In the early 1990’s, BLS began publishing quality-adjusted producer price indexes (PPI’s) for computers and peripheral equipment (see discussion below). As these PPI’s became available, BEA used them to extrapolate the BEA computer price indexes.

Eventually, BLS indexes were used for all of BEA’s quality-adjusted computer price indexes.

Because of these same difficulties, nonresidential structures continue to be deflated in part using cost indexes. Presently the Bureau of Labor Statistics is conducting research to determine the feasibility of calculating an output-type producer price index for nonresidential structures.

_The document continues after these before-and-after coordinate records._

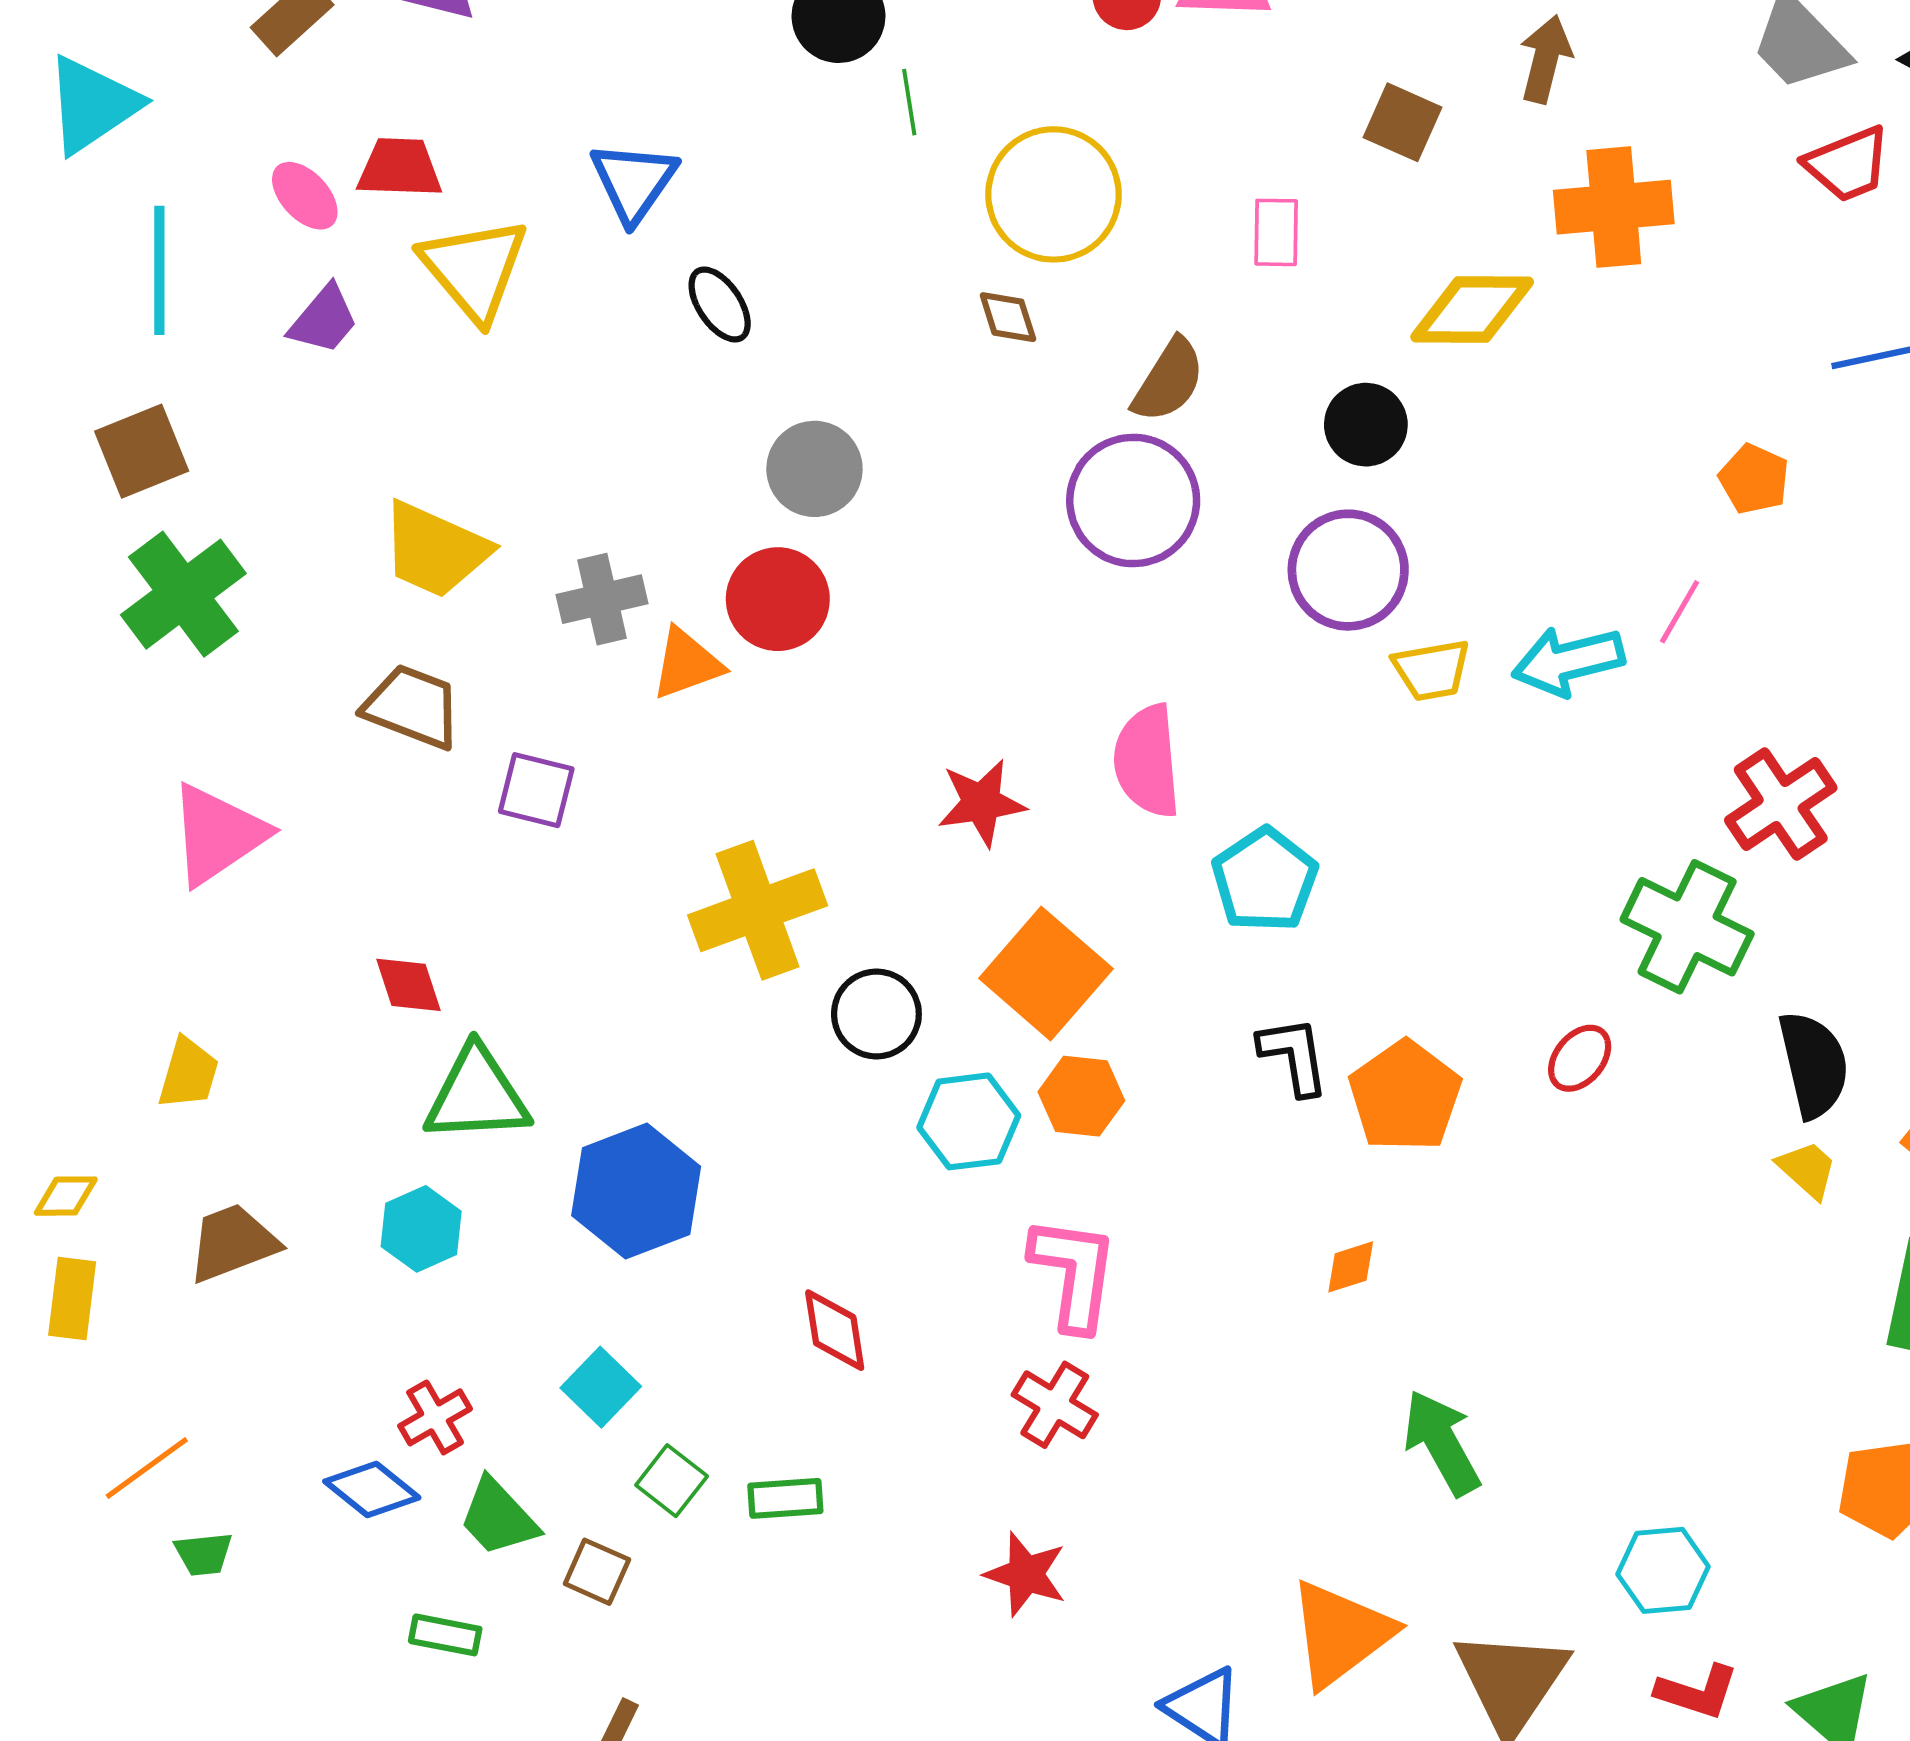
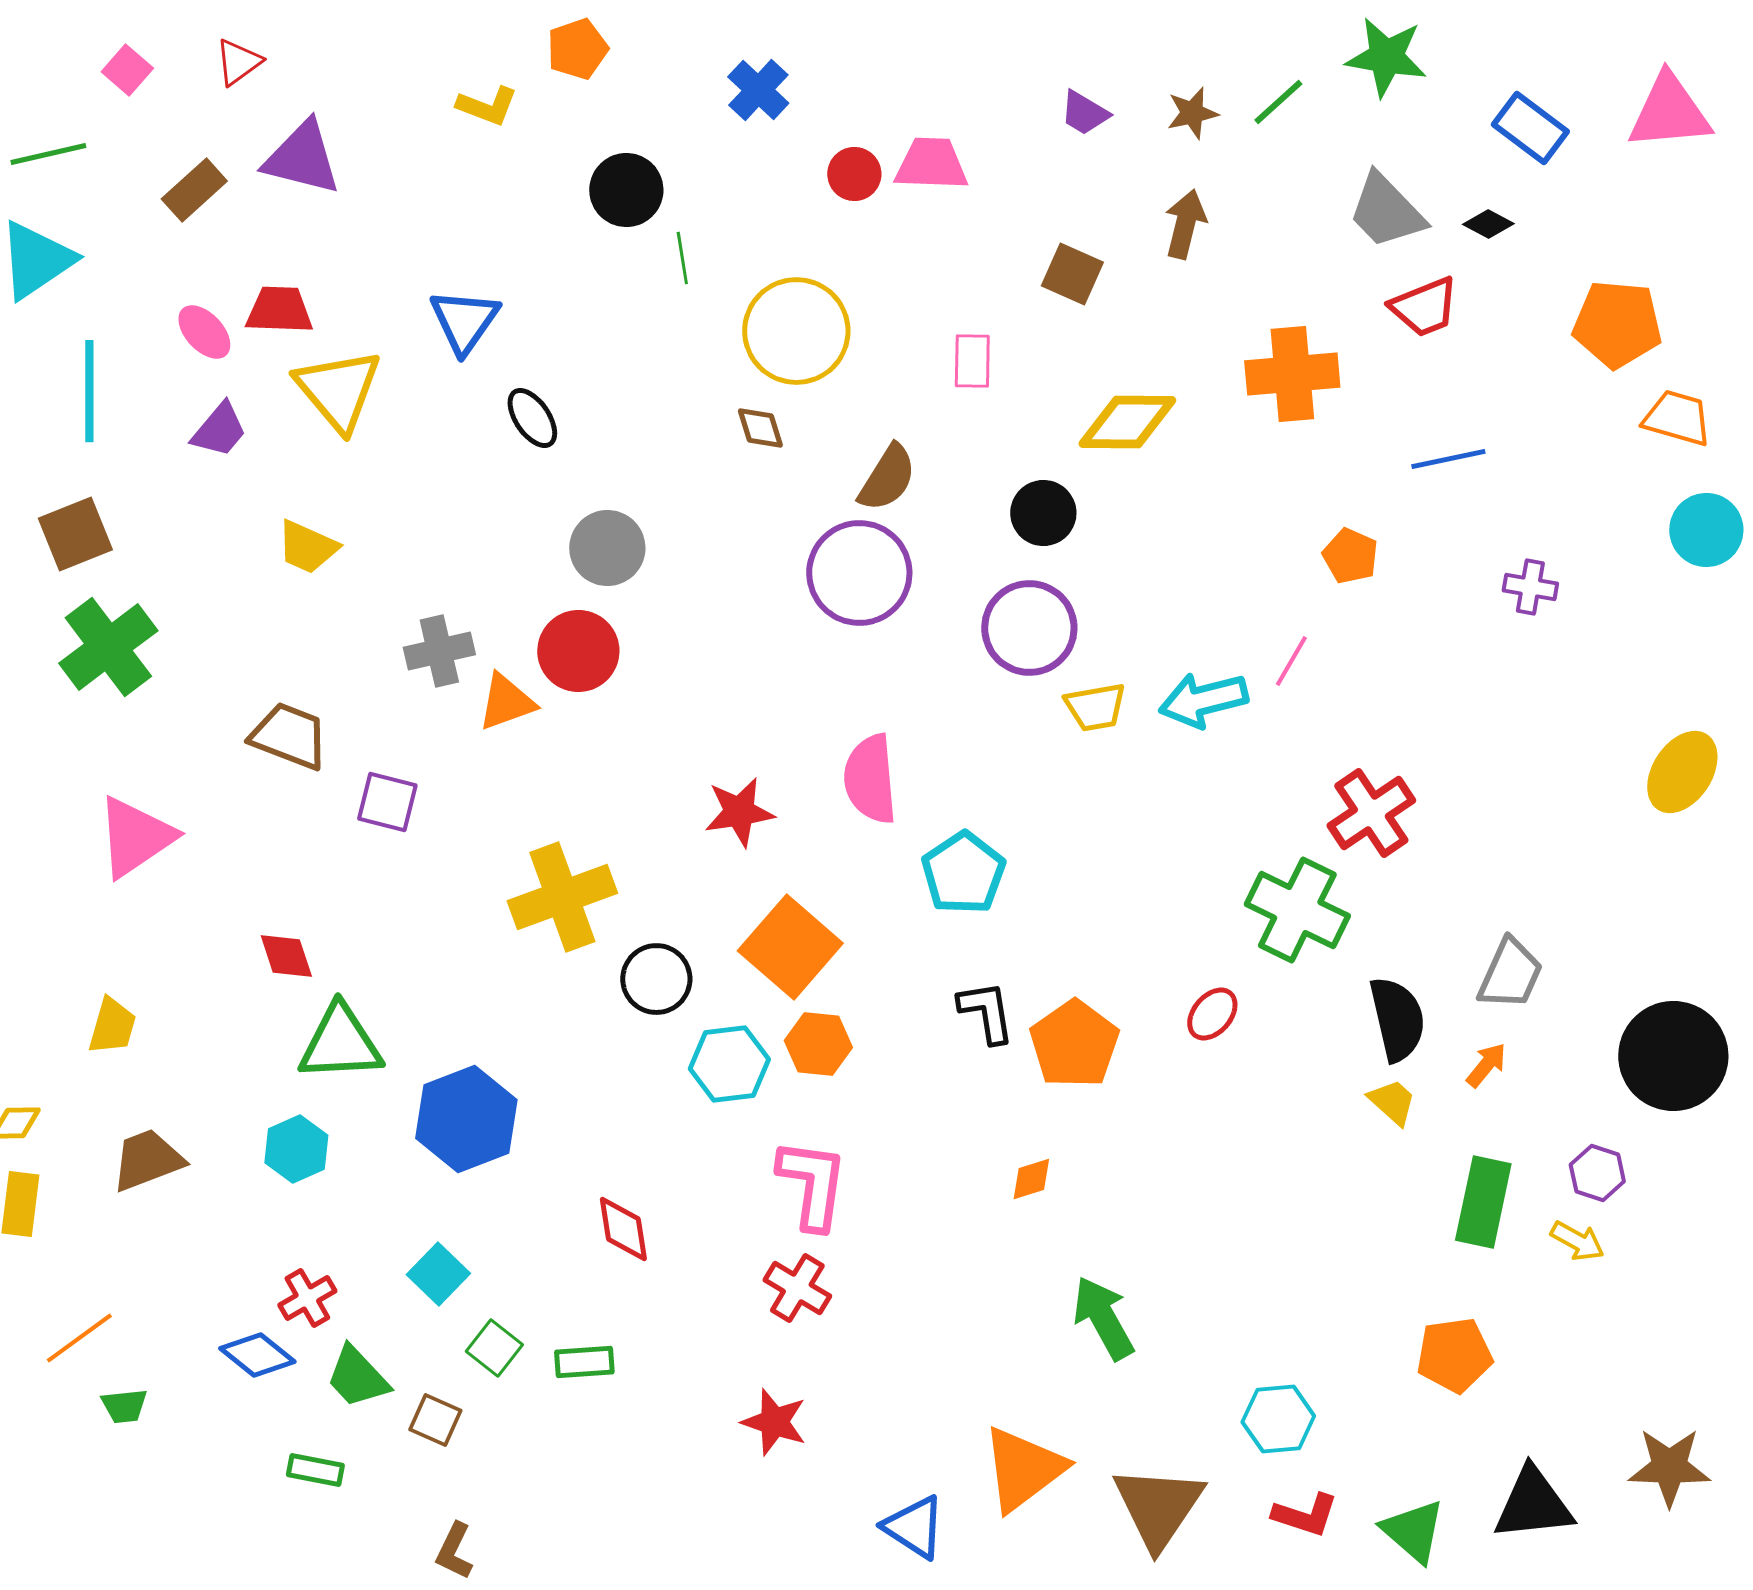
orange cross: (1614, 207) -> (1292, 374), moved
yellow trapezoid: (435, 550) -> (307, 547), moved, size x0.7

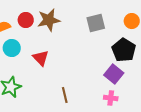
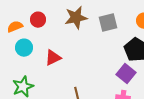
brown star: (49, 20) -> (76, 18), moved
red triangle: (41, 58) -> (53, 58), turned 48

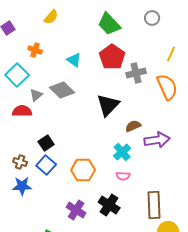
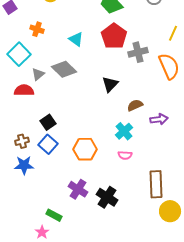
black triangle: (108, 105) -> (110, 84), size x0.7
purple arrow: (157, 140) -> (159, 119), size x0.7
brown cross: (20, 162) -> (22, 141), turned -32
black cross: (109, 205) -> (107, 197), moved

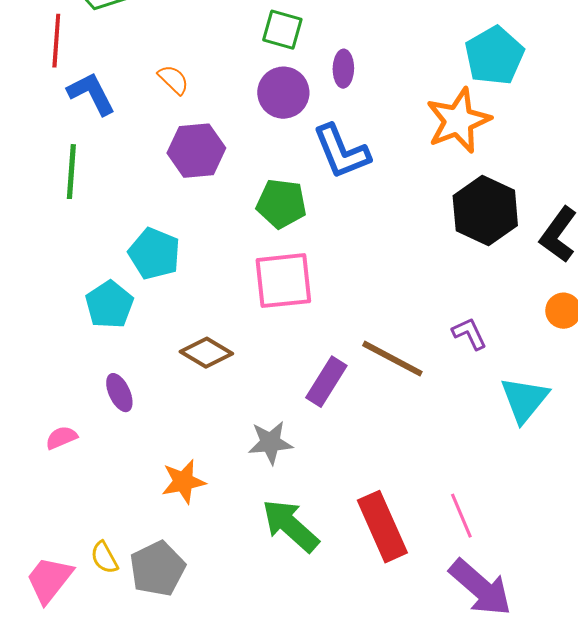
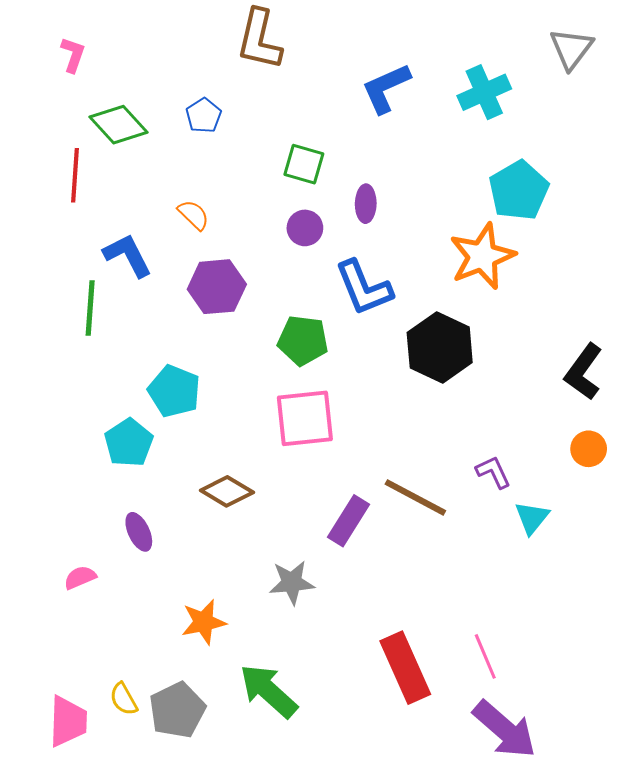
purple circle: (283, 93) -> (305, 228), size x0.7
blue L-shape: (91, 94) -> (128, 255), moved
black hexagon: (485, 211) -> (440, 347), moved
cyan triangle: (524, 400) -> (532, 518), moved, size x0.7
green arrow: (290, 526) -> (268, 691), moved
pink trapezoid: (49, 580) -> (68, 721), turned 144

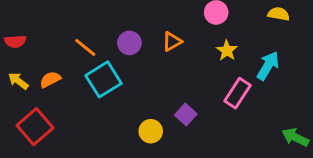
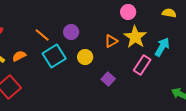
orange triangle: (172, 41) -> (111, 41), moved
yellow star: (227, 51) -> (135, 37), size x1.6
yellow circle: (151, 131) -> (85, 57), moved

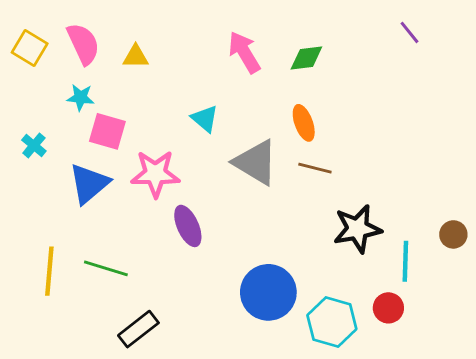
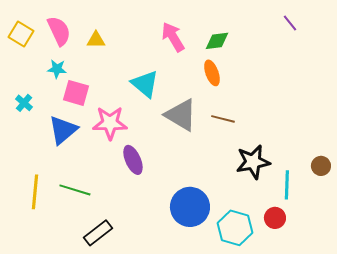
cyan triangle: (205, 119) -> (145, 84), size x1.4
orange ellipse: (304, 123) -> (212, 73), moved

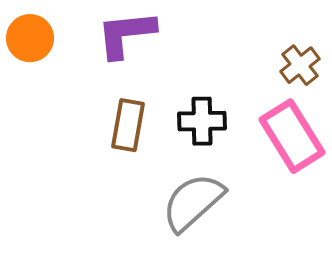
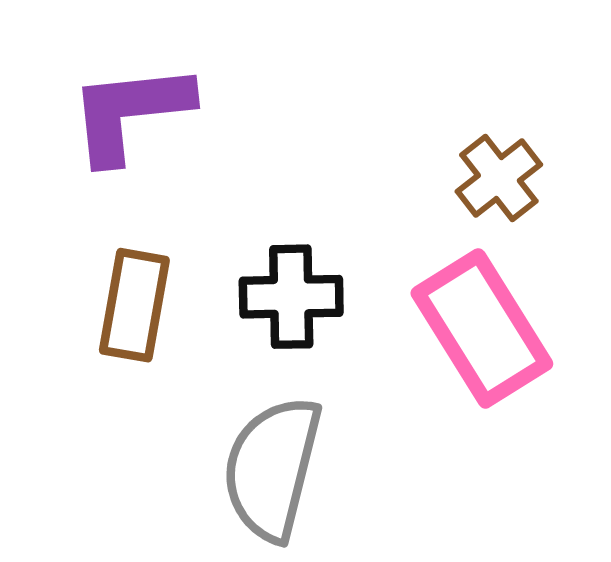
gray semicircle: (193, 202) -> (272, 468), turned -34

The BEA computer price indexes show rapid declines during all periods; for 1959-2000, the average rate of price change for private fixed investment in computers and peripheral equipment is –17.5 percent per year. Although skeptics have occasionally questioned the rapid price declines, the BEA index has stood the test of time. Scholarly studies have generally found similar rates of price decline (for example, see Berndt, Dulberger, and Rappaport 2000; Aizcorbe, Corrado, and Doms 2000). Several other countries now regularly use the BEA computer price indexes to deflate the computer components of computer imports and capital formation in their own national accounts.

BEA’s next hedonic index was the price index for multifamily residential structures (de Leeuw, 1993). The issues for multifamily housing were the same as those for single family housing—severe heterogeneity in the characteristics of housing units leading to the use of an inadequate proxy as a deflator. Considerable research was undertaken before an acceptable hedonic function was identified. The Census Bureau has generously assisted BEA in developing and maintaining this index.